(Collected data)

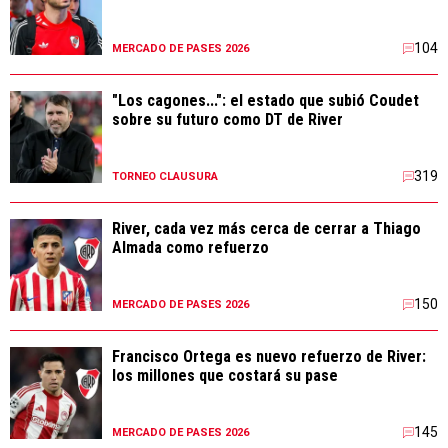
104
MERCADO DE PASES 2026
"Los cagones...": el estado que subió Coudet
sobre su futuro como DT de River
319
TORNEO CLAUSURA
River, cada vez más cerca de cerrar a Thiago
Almada como refuerzo
150
MERCADO DE PASES 2026
Francisco Ortega es nuevo refuerzo de River:
los millones que costará su pase
145
MERCADO DE PASES 2026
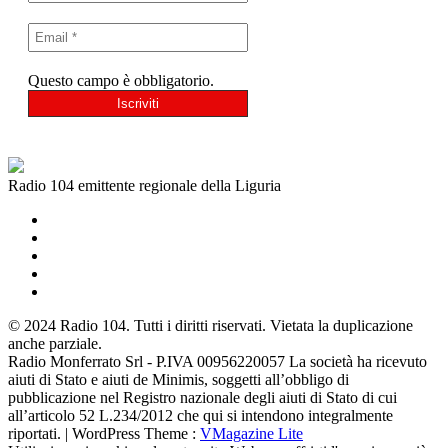
Questo campo è obbligatorio.
Radio 104 emittente regionale della Liguria
© 2024 Radio 104. Tutti i diritti riservati. Vietata la duplicazione
anche parziale.
Radio Monferrato Srl - P.IVA 00956220057 La società ha ricevuto
aiuti di Stato e aiuti de Minimis, soggetti all’obbligo di
pubblicazione nel Registro nazionale degli aiuti di Stato di cui
all’articolo 52 L.234/2012 che qui si intendono integralmente
riportati. | WordPress Theme :
VMagazine Lite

→ WHAT TO DO: From the line that contains "Vietata la duplicazione" down to the last line above, print each line exactly as it appears.

→ ANSWER AREA:
© 2024 Radio 104. Tutti i diritti riservati. Vietata la duplicazione
anche parziale.
Radio Monferrato Srl - P.IVA 00956220057 La società ha ricevuto
aiuti di Stato e aiuti de Minimis, soggetti all’obbligo di
pubblicazione nel Registro nazionale degli aiuti di Stato di cui
all’articolo 52 L.234/2012 che qui si intendono integralmente
riportati. | WordPress Theme :
VMagazine Lite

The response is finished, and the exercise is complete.